What does the customer want?

No-one wakes up the in the morning thinking " I must go out and buy a new software tool this morning!". More likely they have a set of objectives to meet and problems to resolve and will spend time seeking the solution to those issues. This is the critical step as it defines how, where and what you will need to communicate to attract their attention and promote engagement with your sales channels.

Consider:

  • What issue is the customer trying to resolve?
  • How would the customer communicate that issue in their terms
  • Where are they going to go to seek a solution
  • How will the customers business benefit from implementing the solution
  • What other solutions exist?

Language and communications channels

Understanding how your customer speaks and what channels they value most will give you a head start in building your communications plan in a way which will directly resonate with your audience and increase engagement.

Each business and function has its own set of concepts and jargon that it uses to simplify problems and streamline communications. It has certain places that it goes for information and a certain way of asking questions. People within the industry tend to describe themselves in certain ways which are meant to communicate specific skills or experiences to others within the industry.

For you to be able to communicate with your target customers you need to understand the relevance of these terms and ensure that you are speaking and listening in similar terms.

Online Search

At the basic level, your customer will be searching for a solution online and will have a specific set of keywords that they will use. Without getting into the complexities of how Google and other search algorithms identify and rank pages, keywords are still an essential part of the process.
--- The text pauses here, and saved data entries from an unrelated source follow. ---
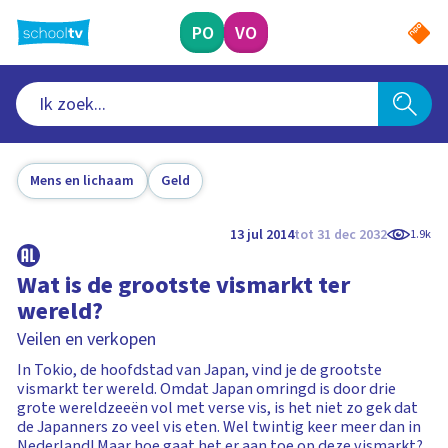
Ga
naar
PO
VO
hoofdinhoud
Mens en lichaam
Geld
13 jul 2014
tot 31 dec 2032
1.9k
Wat is de grootste vismarkt ter
wereld?
Veilen en verkopen
In Tokio, de hoofdstad van Japan, vind je de grootste
vismarkt ter wereld. Omdat Japan omringd is door drie
grote wereldzeeën vol met verse vis, is het niet zo gek dat
de Japanners zo veel vis eten. Wel twintig keer meer dan in
Nederland! Maar hoe gaat het er aan toe op deze vismarkt?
If your customer is looking for “how to retain talent” and your keywords talk about “keeping staff”, chances are you’re going to miss them.

Similarly, if you’re looking for the HR manager, and everyone’s changed their title to Chief People officer, you could be missing potential customers.

What’s the problem?

You need to understand how your customers' problem is described by them so that your solution can be described in similar terms, this shows that you understand their issues and allows them to see your problem in the same context.

Where are they going for information?

Whilst Google is relatively ubiquitous, it's not the only source of information and if your target market has active forums, specific industry sites and groups or makes extensive use of Reddit or LinkedIn as the font of all knowledge, you need to be aware of this and be active on those sites.

The difference between Customers and Users

Within the B2B space, you are likely to encounter a broad range of stakeholders within the decision-making circle, with the current rule of thumb being 6.8 stakeholders involved in each decision.  In simple terms, however, there are two types to be aware of

  • User - this is the person that ultimately benefits from the solution
  • Customer - the person who makes the decision to buy.

This is an important distinction as the user may not have decision-making authority and the customer may not see the benefits you deliver, so carefully consider what to communicate to whom.